**Work task**
Figure out how many lines in these records contain "pour". Only the number belongs in the reply.
══ Records supplied ══
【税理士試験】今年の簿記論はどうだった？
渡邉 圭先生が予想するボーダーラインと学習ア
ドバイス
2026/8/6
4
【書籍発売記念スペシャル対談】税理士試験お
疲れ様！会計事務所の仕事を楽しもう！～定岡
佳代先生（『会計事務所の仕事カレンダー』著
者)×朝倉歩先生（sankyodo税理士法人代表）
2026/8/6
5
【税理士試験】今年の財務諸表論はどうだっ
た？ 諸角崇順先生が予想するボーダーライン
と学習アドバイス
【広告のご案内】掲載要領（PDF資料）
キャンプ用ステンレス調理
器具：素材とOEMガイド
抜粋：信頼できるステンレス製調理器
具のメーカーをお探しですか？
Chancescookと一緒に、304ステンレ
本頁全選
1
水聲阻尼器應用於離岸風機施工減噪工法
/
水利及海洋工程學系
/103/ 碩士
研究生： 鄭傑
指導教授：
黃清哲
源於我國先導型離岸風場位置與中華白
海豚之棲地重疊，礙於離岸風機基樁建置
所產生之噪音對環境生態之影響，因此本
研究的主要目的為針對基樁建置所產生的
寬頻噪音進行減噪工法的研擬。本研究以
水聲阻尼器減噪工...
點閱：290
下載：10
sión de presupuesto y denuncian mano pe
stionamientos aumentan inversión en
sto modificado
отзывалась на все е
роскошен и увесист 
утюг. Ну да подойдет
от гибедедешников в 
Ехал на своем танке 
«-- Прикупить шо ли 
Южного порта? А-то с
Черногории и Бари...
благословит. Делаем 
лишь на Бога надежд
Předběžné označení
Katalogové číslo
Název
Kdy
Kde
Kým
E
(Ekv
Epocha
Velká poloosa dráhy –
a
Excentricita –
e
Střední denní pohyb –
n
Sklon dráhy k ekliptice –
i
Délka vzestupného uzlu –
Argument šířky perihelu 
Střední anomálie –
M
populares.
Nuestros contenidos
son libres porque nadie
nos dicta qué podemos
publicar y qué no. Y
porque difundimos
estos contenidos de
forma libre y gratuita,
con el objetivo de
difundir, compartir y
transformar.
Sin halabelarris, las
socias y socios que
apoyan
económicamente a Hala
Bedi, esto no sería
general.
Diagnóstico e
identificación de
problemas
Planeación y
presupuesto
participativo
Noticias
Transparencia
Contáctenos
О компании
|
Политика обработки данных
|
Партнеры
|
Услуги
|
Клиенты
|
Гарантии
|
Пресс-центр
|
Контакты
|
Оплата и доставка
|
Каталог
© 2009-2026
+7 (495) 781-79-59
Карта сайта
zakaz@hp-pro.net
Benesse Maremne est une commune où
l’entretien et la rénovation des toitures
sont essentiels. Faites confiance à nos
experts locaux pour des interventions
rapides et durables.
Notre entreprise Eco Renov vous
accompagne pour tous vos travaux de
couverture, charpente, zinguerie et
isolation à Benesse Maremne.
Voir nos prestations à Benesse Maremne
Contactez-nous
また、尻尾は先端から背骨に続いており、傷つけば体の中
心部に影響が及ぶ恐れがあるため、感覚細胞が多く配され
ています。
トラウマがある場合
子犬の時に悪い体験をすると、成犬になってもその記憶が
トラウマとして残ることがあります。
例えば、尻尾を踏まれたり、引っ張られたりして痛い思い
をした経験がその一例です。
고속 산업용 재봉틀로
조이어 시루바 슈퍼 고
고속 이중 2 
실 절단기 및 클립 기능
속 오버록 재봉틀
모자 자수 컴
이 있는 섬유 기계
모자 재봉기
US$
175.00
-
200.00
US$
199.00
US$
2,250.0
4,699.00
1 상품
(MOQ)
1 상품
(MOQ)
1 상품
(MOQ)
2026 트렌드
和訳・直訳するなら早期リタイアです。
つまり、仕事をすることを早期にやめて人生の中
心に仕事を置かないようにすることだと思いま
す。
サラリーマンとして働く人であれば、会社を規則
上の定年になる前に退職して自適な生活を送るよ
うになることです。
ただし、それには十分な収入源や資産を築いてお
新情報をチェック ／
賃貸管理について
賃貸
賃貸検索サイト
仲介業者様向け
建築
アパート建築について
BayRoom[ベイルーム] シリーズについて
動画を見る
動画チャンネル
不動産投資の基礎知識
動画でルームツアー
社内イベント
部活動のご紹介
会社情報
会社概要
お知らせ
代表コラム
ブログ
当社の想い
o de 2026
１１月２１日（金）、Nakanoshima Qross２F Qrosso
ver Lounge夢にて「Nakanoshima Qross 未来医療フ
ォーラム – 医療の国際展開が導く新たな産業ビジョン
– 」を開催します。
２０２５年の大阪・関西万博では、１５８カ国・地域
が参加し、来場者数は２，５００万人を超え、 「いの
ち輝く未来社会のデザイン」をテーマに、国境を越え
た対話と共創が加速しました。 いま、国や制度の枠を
═══
**Exercise output**
2